I'm still not really sure how to do this. I've used MonoDevelop to create a Tarball. When I install the tarball (using ./configure, make, sudo checkinstall), it seems to install the executable code (and even create a command to run the program), but forgets about the "book" and "glade" directories.
How would I go about doing this? Sorry if this is a basic/broad question. I've been googling around about this, and I can't seem to find anything that doesn't assume I know the basics of packaging (even if it claims it doesn't assume this).
Debian packages are like tar files - they contain a copy of the file system. To create a Debian package...
Install the tarball in a build directory.
Add a DEBIAN directory with the control files. I found this article helpful.
Create the package with dpkg --build.
I would start by learning GNU's autotools: autoconf and automake. They make it very easy to install the program in a build directory. You mentioned ./configure. So I assume ythis project already has some of the structure. From the description, it sounds like the project might need...
Entries in configure.in for files in "book" and "glade".
Makefile.am files in "book" and "glade".
Putting it all together, the following commands result in a package file named project.deb.
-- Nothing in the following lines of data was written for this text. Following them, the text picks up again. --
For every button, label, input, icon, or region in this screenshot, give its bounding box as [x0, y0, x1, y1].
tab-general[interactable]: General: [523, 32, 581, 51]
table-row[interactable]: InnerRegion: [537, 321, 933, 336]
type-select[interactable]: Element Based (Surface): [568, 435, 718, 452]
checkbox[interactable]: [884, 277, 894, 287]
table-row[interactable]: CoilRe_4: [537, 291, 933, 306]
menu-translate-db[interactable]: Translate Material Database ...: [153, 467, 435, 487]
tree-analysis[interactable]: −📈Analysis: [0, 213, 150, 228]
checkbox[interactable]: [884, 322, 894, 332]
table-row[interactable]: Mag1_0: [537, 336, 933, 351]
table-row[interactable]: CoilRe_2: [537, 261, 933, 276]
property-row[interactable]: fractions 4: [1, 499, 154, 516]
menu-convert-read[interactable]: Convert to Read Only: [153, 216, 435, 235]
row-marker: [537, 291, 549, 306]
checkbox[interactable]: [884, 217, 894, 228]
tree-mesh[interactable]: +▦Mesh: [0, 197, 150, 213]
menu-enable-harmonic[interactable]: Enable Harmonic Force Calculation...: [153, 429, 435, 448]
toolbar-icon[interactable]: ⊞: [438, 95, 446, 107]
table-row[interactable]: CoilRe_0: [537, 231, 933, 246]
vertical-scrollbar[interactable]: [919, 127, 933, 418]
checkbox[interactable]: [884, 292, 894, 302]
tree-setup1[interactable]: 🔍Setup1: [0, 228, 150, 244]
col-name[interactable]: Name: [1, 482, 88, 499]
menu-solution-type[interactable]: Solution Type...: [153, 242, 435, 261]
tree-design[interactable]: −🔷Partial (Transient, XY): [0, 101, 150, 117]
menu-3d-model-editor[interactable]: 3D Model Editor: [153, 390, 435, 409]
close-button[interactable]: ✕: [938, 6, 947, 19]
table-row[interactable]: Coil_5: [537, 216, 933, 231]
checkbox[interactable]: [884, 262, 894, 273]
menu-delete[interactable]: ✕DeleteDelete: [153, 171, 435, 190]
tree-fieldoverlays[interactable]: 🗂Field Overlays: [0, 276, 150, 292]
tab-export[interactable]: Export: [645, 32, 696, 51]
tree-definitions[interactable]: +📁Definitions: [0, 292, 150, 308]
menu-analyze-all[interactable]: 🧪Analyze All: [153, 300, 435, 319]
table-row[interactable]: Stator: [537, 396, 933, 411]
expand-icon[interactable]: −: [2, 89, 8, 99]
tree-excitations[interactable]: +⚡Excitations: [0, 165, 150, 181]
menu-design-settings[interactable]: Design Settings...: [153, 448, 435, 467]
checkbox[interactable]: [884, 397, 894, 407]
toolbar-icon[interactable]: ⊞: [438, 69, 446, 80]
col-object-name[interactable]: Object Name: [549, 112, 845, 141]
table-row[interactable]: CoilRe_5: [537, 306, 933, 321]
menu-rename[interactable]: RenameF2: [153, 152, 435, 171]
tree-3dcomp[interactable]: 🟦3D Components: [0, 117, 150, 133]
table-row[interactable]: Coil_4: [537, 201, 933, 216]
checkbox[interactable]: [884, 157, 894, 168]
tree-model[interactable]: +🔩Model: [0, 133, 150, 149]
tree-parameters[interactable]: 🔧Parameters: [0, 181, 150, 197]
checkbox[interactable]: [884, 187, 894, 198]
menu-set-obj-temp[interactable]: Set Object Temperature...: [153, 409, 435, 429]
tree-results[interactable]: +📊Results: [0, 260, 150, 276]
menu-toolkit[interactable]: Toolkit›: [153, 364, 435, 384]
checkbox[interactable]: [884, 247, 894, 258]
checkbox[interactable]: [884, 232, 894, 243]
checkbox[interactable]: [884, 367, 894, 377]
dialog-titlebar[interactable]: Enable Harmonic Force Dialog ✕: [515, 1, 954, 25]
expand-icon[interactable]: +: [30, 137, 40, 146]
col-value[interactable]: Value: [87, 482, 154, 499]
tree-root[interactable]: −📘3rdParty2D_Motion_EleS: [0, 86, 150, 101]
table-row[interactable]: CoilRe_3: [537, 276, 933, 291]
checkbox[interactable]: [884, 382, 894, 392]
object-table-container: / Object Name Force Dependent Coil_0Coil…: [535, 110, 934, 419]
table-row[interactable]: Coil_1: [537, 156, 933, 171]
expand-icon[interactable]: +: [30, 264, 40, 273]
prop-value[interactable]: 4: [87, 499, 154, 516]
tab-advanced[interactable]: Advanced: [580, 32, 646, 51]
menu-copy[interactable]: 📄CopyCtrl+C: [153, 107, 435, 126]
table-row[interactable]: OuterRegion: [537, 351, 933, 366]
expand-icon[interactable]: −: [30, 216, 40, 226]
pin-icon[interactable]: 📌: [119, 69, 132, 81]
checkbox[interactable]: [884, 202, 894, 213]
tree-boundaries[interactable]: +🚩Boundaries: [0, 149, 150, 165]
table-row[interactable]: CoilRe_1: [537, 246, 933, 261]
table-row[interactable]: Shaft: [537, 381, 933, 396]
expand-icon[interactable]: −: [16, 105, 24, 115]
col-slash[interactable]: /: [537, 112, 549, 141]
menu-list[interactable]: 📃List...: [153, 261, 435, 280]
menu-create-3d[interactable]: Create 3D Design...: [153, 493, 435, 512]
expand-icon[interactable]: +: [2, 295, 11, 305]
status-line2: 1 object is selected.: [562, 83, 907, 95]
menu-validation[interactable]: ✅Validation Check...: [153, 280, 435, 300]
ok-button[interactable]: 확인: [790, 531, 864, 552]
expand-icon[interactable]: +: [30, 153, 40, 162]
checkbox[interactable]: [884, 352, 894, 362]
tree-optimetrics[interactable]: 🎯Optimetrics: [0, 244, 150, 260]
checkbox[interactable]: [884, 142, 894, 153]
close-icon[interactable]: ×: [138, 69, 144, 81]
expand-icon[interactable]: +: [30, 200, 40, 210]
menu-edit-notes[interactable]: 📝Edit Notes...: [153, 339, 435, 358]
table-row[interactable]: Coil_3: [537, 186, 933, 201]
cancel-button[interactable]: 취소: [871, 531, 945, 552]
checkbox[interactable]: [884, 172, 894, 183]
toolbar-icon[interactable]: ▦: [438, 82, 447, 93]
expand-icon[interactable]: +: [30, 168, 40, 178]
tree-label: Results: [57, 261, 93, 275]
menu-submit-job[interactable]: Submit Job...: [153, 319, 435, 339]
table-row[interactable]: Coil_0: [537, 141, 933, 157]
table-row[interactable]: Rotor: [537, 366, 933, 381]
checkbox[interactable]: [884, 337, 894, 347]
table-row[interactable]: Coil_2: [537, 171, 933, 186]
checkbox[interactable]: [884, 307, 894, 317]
# ./configure --prefix build/usr
# make && make install
# dpkg --build build project.deb
Perhaps this blog post may be of help to you.
It thoroughly describes the structure of a deb package, which is as follows:
<YOUR PACKAGE NAME>
└── deb
├── DEBIAN
│ ├── conffiles
│ ├── control
│ └── preinst
└── opt
└── <YOUR APPLICATION>
└── <Your Application Contents>
Basically, you have a deb folder inside the package with the following 2 mandatory folders inside:
DEBIAN - containing files that describe the deb package itself
file-system structure mirroring the destination for the package
installation. In the above example, the package will be deployed inside /opt/<YOUR APPLICATION> directory.
From the DEBIAN directory, you must have at least the control file, which is plain text. It needs to contain entries in specific format that is described in detail in the linked page. Here is a mere example (taken from there) with a sample control file:
Package:packagingmono
Version:1.0
Maintainer:Mikael Chudinov <mikael#chudinov.net>
Architecture:amd64
Section:net
Description:Template for Debian packaged Mono application.
Depends:mono-complete (>=3)
Package must be your package name. Allowed is upper/lower latin letters, numbers and -.
Version - the package version. I'd recommend using the assembly version for that field.
Maintainer - the package developer(s) name and contact info.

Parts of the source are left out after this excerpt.